*ENTRIES SUPPLIED*:
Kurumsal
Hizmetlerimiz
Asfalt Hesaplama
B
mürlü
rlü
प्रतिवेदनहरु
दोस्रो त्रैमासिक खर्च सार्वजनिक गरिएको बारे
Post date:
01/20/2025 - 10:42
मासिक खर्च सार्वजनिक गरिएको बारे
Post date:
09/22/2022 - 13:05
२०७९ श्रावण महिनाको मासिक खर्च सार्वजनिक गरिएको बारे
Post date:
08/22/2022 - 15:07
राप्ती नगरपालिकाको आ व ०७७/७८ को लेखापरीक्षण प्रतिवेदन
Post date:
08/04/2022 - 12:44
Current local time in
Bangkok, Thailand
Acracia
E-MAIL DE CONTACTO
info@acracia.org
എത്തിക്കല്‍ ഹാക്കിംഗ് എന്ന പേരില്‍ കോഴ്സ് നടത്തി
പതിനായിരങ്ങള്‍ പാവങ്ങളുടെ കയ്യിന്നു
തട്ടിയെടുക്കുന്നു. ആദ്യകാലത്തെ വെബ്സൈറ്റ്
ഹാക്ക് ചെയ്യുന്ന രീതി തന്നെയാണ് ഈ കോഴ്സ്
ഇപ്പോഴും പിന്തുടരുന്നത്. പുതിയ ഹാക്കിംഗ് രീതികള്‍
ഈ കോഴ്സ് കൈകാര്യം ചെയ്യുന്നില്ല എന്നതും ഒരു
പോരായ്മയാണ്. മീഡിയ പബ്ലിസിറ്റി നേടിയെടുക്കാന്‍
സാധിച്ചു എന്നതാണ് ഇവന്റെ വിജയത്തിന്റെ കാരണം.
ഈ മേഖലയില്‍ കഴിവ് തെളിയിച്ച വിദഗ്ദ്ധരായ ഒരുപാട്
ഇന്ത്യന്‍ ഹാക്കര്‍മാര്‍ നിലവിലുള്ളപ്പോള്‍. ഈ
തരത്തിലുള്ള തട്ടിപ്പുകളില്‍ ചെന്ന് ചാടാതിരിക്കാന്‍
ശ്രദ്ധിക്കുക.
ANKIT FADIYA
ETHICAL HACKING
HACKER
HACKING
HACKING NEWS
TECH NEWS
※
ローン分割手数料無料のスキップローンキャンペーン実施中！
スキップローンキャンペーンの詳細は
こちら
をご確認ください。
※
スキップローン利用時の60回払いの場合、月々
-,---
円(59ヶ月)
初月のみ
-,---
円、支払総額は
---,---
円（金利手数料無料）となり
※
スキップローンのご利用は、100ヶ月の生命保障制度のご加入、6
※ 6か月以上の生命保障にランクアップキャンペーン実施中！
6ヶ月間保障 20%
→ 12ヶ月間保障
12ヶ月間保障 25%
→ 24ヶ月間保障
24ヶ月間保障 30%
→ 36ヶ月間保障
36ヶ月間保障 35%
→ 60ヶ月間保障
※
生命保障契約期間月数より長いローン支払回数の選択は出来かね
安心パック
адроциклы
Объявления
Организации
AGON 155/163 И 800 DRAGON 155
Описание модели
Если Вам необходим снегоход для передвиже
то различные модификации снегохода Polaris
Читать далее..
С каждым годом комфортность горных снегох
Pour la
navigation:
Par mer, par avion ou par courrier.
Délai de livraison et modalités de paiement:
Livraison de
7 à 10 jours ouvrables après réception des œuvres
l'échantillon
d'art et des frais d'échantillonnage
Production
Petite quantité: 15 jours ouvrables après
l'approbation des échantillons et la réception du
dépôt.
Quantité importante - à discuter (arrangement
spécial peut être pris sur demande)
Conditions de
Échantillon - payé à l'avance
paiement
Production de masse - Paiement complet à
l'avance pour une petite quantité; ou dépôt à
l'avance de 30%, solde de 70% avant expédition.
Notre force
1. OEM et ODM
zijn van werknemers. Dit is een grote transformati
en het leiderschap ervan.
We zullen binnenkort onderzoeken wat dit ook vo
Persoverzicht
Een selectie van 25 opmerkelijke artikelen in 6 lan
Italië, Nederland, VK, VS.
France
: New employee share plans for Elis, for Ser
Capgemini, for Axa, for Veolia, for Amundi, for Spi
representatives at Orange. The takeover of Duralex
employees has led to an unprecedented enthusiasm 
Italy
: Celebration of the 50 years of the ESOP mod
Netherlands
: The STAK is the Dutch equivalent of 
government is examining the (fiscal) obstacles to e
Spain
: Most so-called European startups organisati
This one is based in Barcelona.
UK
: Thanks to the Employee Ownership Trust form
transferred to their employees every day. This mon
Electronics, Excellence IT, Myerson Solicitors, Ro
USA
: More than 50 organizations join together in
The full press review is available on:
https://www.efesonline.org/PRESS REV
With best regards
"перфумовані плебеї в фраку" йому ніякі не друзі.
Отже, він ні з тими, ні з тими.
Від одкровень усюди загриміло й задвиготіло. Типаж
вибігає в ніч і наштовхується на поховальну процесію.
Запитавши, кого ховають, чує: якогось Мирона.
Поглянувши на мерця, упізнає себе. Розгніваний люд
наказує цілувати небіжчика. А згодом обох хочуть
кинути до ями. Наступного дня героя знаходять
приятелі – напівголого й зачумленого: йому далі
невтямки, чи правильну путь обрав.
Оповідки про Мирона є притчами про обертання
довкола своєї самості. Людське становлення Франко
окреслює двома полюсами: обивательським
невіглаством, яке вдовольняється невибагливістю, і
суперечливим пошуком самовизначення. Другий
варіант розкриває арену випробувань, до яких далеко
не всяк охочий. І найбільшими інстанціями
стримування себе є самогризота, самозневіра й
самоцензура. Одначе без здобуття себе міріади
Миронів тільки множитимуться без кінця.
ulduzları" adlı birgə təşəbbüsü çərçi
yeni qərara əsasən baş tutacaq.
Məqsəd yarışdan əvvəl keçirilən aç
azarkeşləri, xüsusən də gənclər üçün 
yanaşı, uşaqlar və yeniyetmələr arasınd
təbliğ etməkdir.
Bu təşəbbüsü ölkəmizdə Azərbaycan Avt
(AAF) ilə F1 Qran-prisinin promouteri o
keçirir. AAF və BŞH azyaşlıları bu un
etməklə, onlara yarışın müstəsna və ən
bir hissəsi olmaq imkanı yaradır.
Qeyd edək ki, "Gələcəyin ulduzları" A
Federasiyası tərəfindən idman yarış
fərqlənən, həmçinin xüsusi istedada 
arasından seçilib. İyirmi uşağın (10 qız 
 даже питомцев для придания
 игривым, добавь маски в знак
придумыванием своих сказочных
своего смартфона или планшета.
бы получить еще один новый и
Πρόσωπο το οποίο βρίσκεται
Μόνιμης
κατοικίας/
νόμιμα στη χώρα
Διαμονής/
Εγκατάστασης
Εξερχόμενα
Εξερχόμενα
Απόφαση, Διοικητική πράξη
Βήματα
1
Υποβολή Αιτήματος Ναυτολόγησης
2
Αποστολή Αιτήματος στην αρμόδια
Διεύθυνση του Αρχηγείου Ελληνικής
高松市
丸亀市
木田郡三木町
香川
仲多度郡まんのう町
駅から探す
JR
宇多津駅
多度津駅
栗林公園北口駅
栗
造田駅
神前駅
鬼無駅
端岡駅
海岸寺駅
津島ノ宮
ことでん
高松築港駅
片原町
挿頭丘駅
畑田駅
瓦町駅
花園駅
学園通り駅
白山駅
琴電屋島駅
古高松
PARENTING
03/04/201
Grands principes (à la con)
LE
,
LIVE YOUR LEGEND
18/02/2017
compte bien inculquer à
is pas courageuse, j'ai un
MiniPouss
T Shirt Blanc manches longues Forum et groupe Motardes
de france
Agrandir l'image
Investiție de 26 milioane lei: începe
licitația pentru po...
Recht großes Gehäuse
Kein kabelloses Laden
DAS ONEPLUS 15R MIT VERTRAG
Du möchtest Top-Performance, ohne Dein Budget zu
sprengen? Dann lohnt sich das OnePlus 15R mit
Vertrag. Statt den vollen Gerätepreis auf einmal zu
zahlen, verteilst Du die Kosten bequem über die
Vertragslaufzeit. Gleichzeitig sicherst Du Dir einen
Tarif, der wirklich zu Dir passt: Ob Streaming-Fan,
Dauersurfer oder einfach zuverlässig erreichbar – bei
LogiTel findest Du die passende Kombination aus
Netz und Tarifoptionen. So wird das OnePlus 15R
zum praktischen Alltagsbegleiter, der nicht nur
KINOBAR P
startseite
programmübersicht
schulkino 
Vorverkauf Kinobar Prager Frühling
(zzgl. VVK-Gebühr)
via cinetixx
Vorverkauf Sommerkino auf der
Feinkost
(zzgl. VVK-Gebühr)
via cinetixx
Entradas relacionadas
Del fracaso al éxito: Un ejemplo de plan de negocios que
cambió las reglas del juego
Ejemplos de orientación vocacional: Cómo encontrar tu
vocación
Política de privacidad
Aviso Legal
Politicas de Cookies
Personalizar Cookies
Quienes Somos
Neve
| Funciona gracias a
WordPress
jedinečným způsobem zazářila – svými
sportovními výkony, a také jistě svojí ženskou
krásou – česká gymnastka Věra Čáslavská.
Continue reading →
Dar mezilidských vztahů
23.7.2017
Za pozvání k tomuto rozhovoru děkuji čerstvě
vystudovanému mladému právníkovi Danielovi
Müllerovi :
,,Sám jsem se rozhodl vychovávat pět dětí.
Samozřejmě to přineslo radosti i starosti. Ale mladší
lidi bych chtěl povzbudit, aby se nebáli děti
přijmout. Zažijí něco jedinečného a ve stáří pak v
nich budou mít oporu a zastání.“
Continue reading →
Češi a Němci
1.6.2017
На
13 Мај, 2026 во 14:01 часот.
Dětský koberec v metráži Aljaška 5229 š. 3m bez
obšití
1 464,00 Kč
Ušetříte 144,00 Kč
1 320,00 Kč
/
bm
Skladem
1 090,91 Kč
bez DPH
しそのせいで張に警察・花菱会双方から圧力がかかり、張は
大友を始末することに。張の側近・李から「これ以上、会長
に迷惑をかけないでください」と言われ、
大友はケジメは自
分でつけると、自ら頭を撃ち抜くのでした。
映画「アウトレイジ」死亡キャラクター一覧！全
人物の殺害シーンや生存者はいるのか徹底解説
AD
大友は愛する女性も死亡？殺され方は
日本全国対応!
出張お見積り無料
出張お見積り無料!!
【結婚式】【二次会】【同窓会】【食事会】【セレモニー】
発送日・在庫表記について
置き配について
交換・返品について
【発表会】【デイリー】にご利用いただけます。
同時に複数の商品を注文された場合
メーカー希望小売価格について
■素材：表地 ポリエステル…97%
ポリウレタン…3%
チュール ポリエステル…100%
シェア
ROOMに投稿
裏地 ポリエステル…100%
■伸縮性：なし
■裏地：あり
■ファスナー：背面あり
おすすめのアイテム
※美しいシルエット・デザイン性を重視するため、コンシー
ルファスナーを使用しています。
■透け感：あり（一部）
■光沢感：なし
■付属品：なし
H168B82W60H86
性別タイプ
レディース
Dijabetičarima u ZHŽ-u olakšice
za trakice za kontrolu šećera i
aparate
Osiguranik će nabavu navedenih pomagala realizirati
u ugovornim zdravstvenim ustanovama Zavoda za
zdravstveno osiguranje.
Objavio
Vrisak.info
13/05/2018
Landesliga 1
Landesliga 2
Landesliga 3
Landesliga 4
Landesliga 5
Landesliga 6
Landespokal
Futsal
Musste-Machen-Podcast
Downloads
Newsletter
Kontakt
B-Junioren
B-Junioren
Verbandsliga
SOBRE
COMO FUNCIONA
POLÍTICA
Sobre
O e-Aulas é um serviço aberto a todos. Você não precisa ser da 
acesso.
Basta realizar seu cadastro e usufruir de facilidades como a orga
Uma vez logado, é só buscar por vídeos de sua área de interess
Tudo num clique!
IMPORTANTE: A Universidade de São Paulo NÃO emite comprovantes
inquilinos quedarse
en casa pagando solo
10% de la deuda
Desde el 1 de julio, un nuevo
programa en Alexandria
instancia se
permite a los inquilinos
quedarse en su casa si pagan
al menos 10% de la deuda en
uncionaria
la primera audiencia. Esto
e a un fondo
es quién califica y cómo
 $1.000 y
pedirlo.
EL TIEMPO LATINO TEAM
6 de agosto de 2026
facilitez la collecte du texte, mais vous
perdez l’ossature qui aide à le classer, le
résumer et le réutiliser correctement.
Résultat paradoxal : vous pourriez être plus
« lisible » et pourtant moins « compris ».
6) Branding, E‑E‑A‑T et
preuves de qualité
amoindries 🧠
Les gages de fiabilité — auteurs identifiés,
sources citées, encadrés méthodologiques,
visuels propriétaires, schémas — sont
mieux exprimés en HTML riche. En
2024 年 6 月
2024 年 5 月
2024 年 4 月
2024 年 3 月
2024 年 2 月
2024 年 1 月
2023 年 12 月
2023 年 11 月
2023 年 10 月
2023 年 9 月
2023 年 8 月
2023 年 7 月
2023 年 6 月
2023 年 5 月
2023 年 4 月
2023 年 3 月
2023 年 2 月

*TRY IT*: From the data above, return every line from the line that has "Uma vez logado, é" up to and including the line that has "instancia se", exactly.

*TASK OUTPUT*:
Uma vez logado, é só buscar por vídeos de sua área de interess
Tudo num clique!
IMPORTANTE: A Universidade de São Paulo NÃO emite comprovantes
inquilinos quedarse
en casa pagando solo
10% de la deuda
Desde el 1 de julio, un nuevo
programa en Alexandria
instancia se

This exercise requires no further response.